Integrated Approval Workflows
Approvals are initiated directly from the document context in SharePoint.
The workflow:
- Enforces structured routing logic
- Captures approver identity and decision comments
- Supports configurable reminders and escalation paths
- Integrates natively with Teams and Outlook
Approvers receive:
- Teams notifications
- Email notifications, with the ability to approve directly within Outlook; decisions update in real time across all reviewers’ threads
- OS-level notifications (if enabled)
- Centralized tracking and status visibility through the Approvals application
Review and approval for suitability and adequacy occur within the collaboration tools teams already use, eliminating parallel processes or external tracking.
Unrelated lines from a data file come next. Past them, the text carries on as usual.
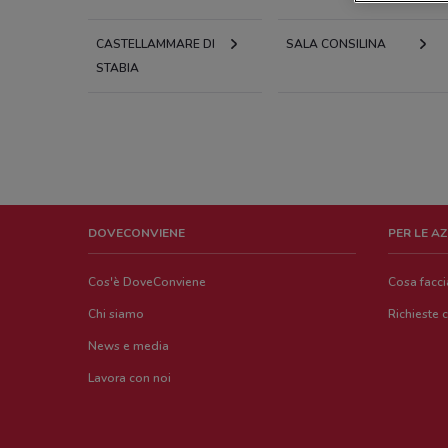
CASTELLAMMARE DI
SALA CONSILINA
STABIA
DOVECONVIENE
PER LE A
Cos'è DoveConviene
Cosa facc
Chi siamo
Richieste 
News e media
Lavora con noi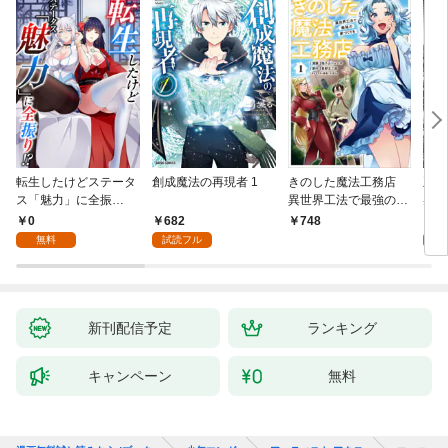
転生したけどステータ
創成魔法の再現者 1
きのした魔法工務店
王位
ス「魅力」に全振
異世界工法で最強の家
兆候
り！？(1)
づくりを（コミック）
入れ
0
682
0
748
１
る。
無料
試読フル
新刊配信予定
ランキング
キャンペーン
無料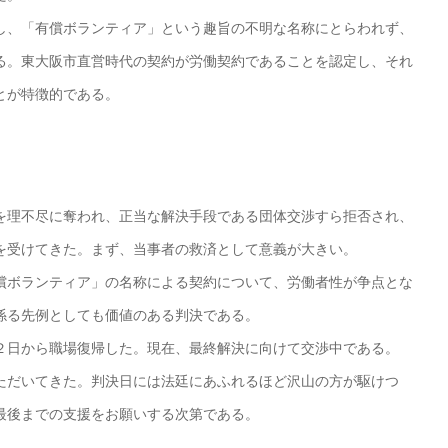
、「有償ボランティア」という趣旨の不明な名称にとらわれず、
る。東大阪市直営時代の契約が労働契約であることを認定し、それ
とが特徴的である。
理不尽に奪われ、正当な解決手段である団体交渉すら拒否され、
を受けてきた。まず、当事者の救済として意義が大きい。
ボランティア」の名称による契約について、労働者性が争点とな
係る先例としても価値のある判決である。
日から職場復帰した。現在、最終解決に向けて交渉中である。
だいてきた。判決日には法廷にあふれるほど沢山の方が駆けつ
最後までの支援をお願いする次第である。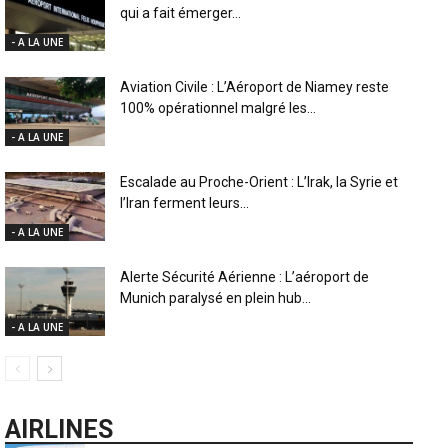
qui a fait émerger...
- A LA UNE
Aviation Civile : L’Aéroport de Niamey reste
100% opérationnel malgré les...
- A LA UNE
Escalade au Proche-Orient : L’Irak, la Syrie et
l’Iran ferment leurs...
- A LA UNE
Alerte Sécurité Aérienne : L’aéroport de
Munich paralysé en plein hub...
- A LA UNE
AIRLINES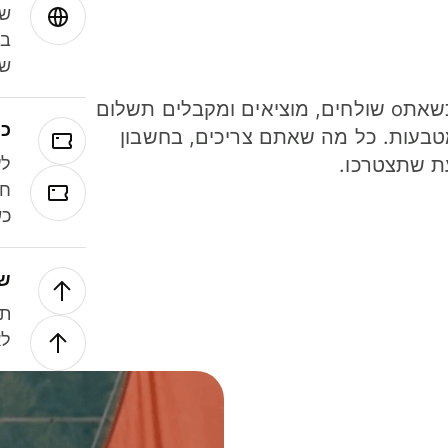
שמ
במ
שנ
חסכו כסף כשאתo שולחים, מוציאים ומקבלים תשלום
כר
ל 40 מטבעות. כל מה שאתם צריכים, בחשבון
ת שתצטרכו.
לע
חל
כש
של
תנ
לא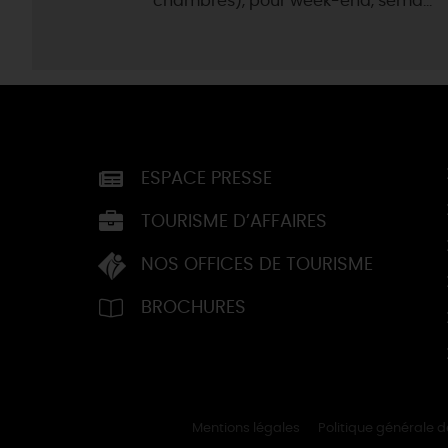
chambres), pour week-end, sema...
ESPACE PRESSE
TOURISME D’AFFAIRES
NOS OFFICES DE TOURISME
BROCHURES
Mentions légales
Politique générale 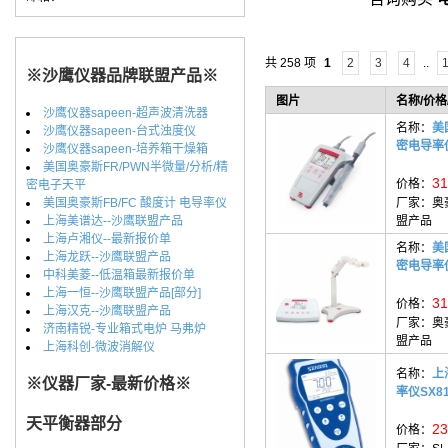
共 258 项
1
2
3
4
..
※沙鹰仪器品牌联盟产品※
图片
名称/价格
沙鹰仪器sapeen-超声波清洗器
名称：
美
沙鹰仪器sapeen-台式浊度仪
密电导率
沙鹰仪器sapeen-培养箱干燥箱
美国奥豪斯FR/PWN半微量/分析/精
31
价格：
密电子天平
美国奥豪斯FB/FC 酸度计 电导率仪
厂家：
奥
上海美谱达--沙鹰联盟产品
盟产品
上海卢湘仪--最新报价单
名称：
美
上海龙跃--沙鹰联盟产品
密电导率
中科美菱--低温箱最新报价单
上海一恒--沙鹰联盟产品[部分]
31
价格：
上海汉克--沙鹰联盟产品
厂家：
奥
济南精锐-专业箱式电炉 马弗炉
盟产品
上海科创-微波消解仪
名称：
上
※仪器厂家-最新价格※
率仪SX8
天平衡器部分
23
价格：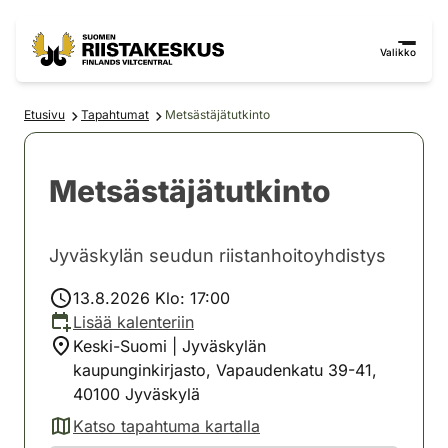
Siirry sisältöön
Siirry sivustokarttaan
Valikko
Etusivu
Tapahtumat
Metsästäjätutkinto
Metsästäjätutkinto
Jyväskylän seudun riistanhoitoyhdistys
13.8.2026 Klo: 17:00
Lisää kalenteriin
Keski-Suomi | Jyväskylän
kaupunginkirjasto, Vapaudenkatu 39-41,
40100 Jyväskylä
Katso tapahtuma kartalla
(avautuu uuteen välilehteen)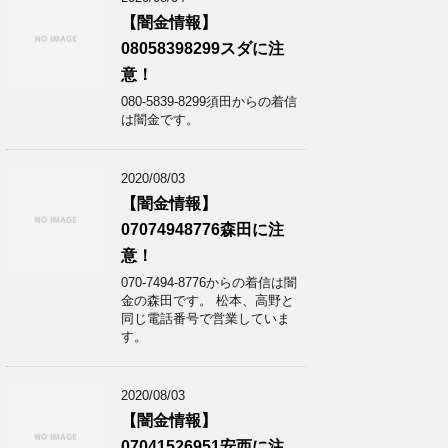
【闇金情報】
08058398299スダに注
意！
080-5839-8299須田からの着信
は闇金です。
2020/08/03
【闇金情報】
07074948776森田に注
意！
070-7494-8776からの着信は闇
金の森田です。 松本、高野と
同じ電話番号で営業していま
す。
2020/08/03
【闇金情報】
07041526951安西に注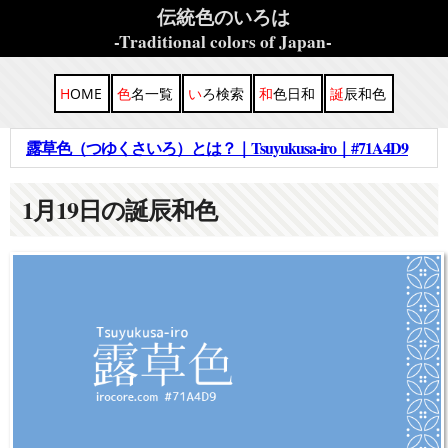
伝統色のいろは
-Traditional colors of Japan-
HOME
色名一覧
いろ検索
和色日和
誕辰和色
露草色（つゆくさいろ）とは？｜Tsuyukusa-iro｜#71A4D9
1
月
19
日の誕辰和色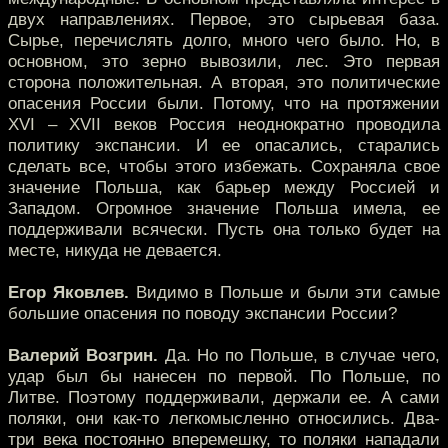
двух направлениях. Первое, это сырьевая база.
Сырье, перечислять долго, много чего было. Но, в
основном, это зерно вывозили, лес. Это первая
сторона положительная. А вторая, это политические
опасения России были. Потому, что на протяжении
XVI – XVII веков Россия неоднократно проводила
политику экспансии. И ее опасались, старались
сделать все, чтобы этого избежать. Сохраняла свое
значение Польша, как барьер между Россией и
Западом. Огромное значение Польша имела, ее
поддерживали всячески. Пусть она только будет на
месте, никуда не девается.
Егор Яковлев.
Видимо в Польше и были эти самые
большие опасения по поводу экспансии России?
Валерий Возгрин.
Да. Но по Польше, в случае чего,
удар был бы нанесен по первой. По Польше, по
Литве. Поэтому поддерживали, держали ее. А сами
поляки, они как-то легкомысленно относились. Два-
три века постоянно вперемешку, то поляки нападали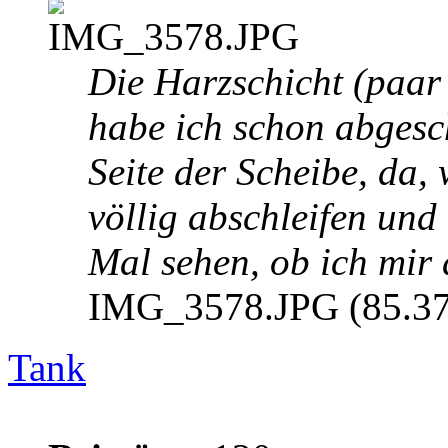
Die Harzschicht (paar
habe ich schon abgesc
Seite der Scheibe, da, 
völlig abschleifen und 
Mal sehen, ob ich mir 
IMG_3578.JPG (85.37 
Tank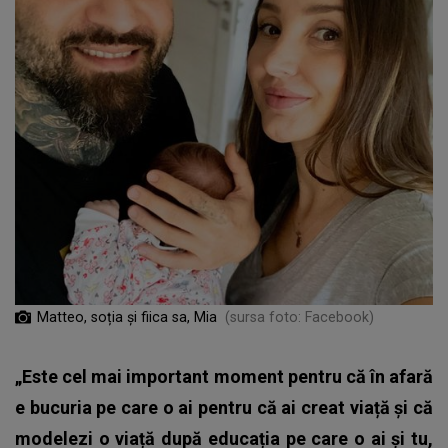
Matteo, soția și fiica sa, Mia
(sursa foto: Facebook)
„Este cel mai important moment pentru că în afară
e bucuria pe care o ai pentru că ai creat viață și că
modelezi o viață după educația pe care o ai și tu,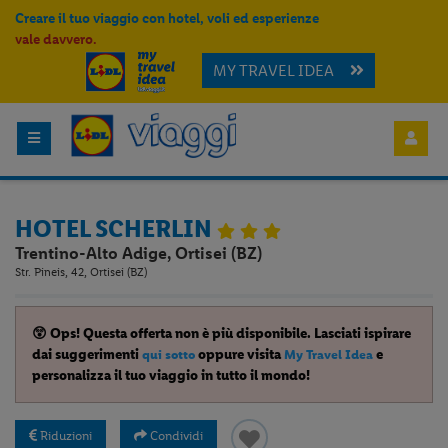
Creare il tuo viaggio con hotel, voli ed esperienze
vale davvero.
MY TRAVEL IDEA
HOTEL SCHERLIN
Trentino-Alto Adige, Ortisei (BZ)
Str. Pineis, 42, Ortisei (BZ)
😲 Ops! Questa offerta non è più disponibile. Lasciati ispirare
dai suggerimenti
oppure visita
e
qui sotto
My Travel Idea
personalizza il tuo viaggio in tutto il mondo!
Riduzioni
Condividi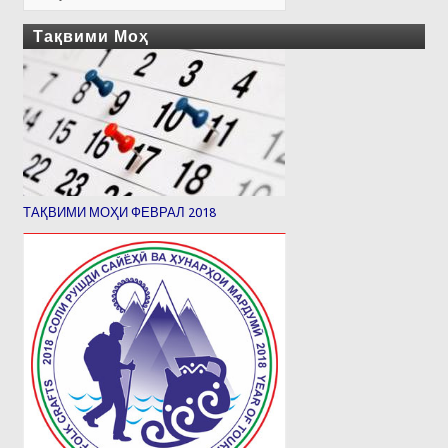
Тақвими Моҳ
ТАҚВИМИ МОҲИ ФЕВРАЛ 2018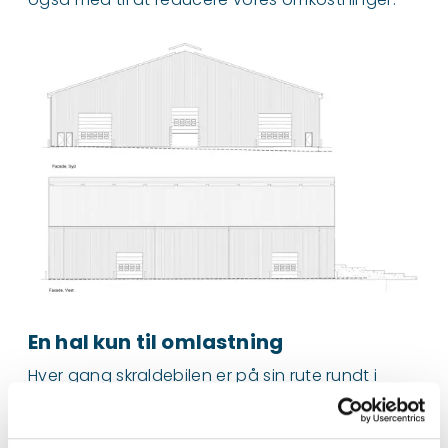
En hal kun til omlastning
Hver gang skraldebilen er på sin rute rundt i
kommunen, skal den flere gange tømme lasten,
så den får plads til mere. Det foregår i
omlastehallen.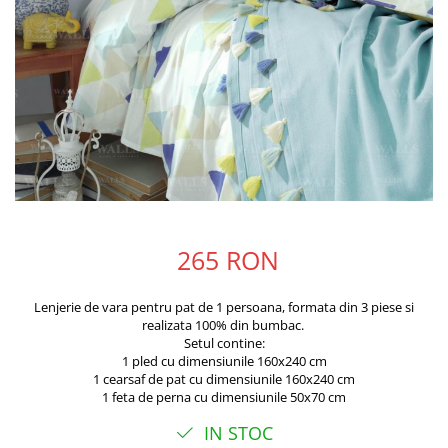
265 RON
Lenjerie de vara pentru pat de 1 persoana, formata din 3 piese si
realizata 100% din bumbac.
Setul contine:
1 pled cu dimensiunile 160x240 cm
1 cearsaf de pat cu dimensiunile 160x240 cm
1 feta de perna cu dimensiunile 50x70 cm
IN STOC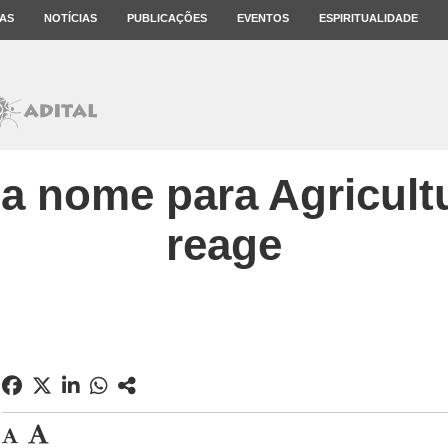
AS
NOTÍCIAS
PUBLICAÇÕES
EVENTOS
ESPIRITUALIDADE
ca nome para Agricul
reage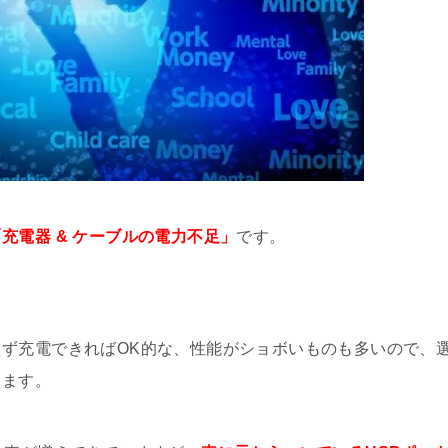
おしゃれまとめ
[iPhone/Android]
大丈夫か調べてみた
因と急速充電の解決方法
「充電器 & ケーブルの電力不足」
です。
を使う2つの方法
EDにおすすめの画面保護フィルム
ず充電できればOK的な、性能がショボいものも多いので、
ります。
を撮る2つのやり方と保存先まとめ
電子マネー残高を確認する方法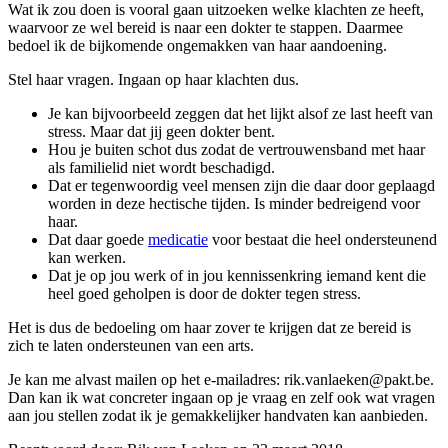
Wat ik zou doen is vooral gaan uitzoeken welke klachten ze heeft,
waarvoor ze wel bereid is naar een dokter te stappen. Daarmee
bedoel ik de bijkomende ongemakken van haar aandoening.
Stel haar vragen. Ingaan op haar klachten dus.
Je kan bijvoorbeeld zeggen dat het lijkt alsof ze last heeft van
stress. Maar dat jij geen dokter bent.
Hou je buiten schot dus zodat de vertrouwensband met haar
als familielid niet wordt beschadigd.
Dat er tegenwoordig veel mensen zijn die daar door geplaagd
worden in deze hectische tijden. Is minder bedreigend voor
haar.
Dat daar goede
medicatie
voor bestaat die heel ondersteunend
kan werken.
Dat je op jou werk of in jou kennissenkring iemand kent die
heel goed geholpen is door de dokter tegen stress.
Het is dus de bedoeling om haar zover te krijgen dat ze bereid is
zich te laten ondersteunen van een arts.
Je kan me alvast mailen op het e-mailadres: rik.vanlaeken@pakt.be.
Dan kan ik wat concreter ingaan op je vraag en zelf ook wat vragen
aan jou stellen zodat ik je gemakkelijker handvaten kan aanbieden.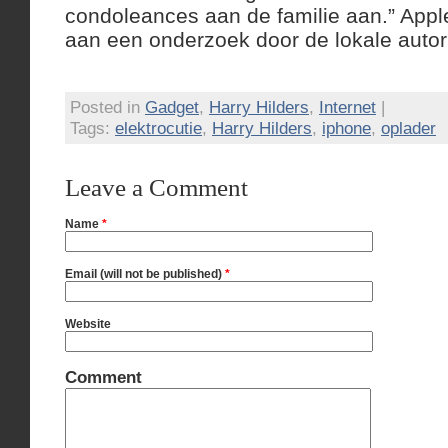
condoleances aan de familie aan.” App
aan een onderzoek door de lokale autori
Posted in
Gadget
,
Harry Hilders
,
Internet
|
Tags:
elektrocutie
,
Harry Hilders
,
iphone
,
oplader
Leave a Comment
Name
*
Email (will not be published)
*
Website
Comment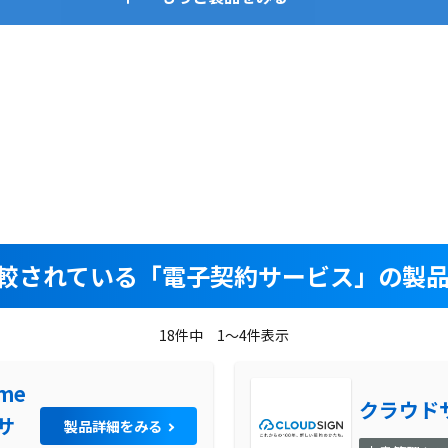
をみる
較されている
「電子契約サービス」の製品
18件中 1～4件表示
eme
クラウド
フサ
製品詳細をみる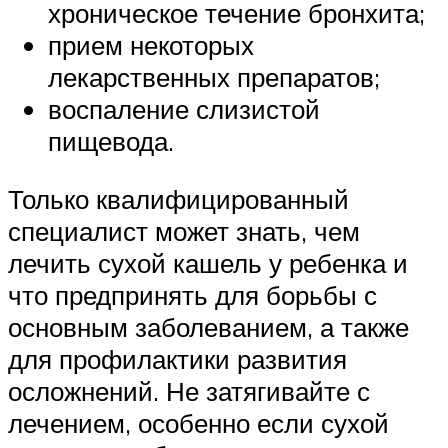
хроническое течение бронхита;
прием некоторых
лекарственных препаратов;
воспаление слизистой
пищевода.
Только квалифицированный
специалист может знать, чем
лечить сухой кашель у ребенка и
что предпринять для борьбы с
основным заболеванием, а также
для профилактики развития
осложнений. Не затягивайте с
лечением, особенно если сухой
Working Normally, Remaining Audit-Ready
The most meaningful outcome is what we no longer need:
- No separate document control spreadsheets
- No manual version tracking
- No artificial audit preparation
- No duplicated metadata maintenance
We operate within the system. The system enforces governance. Audit readiness becomes a continuous operating condition rather than a periodic exercise.
The system has been running well. What started as an ISO compliance requirement became something more useful: a governance architecture embedded directly into the tools we already use to run the business. Once the patterns were in place, extending them beyond document control became straightforward.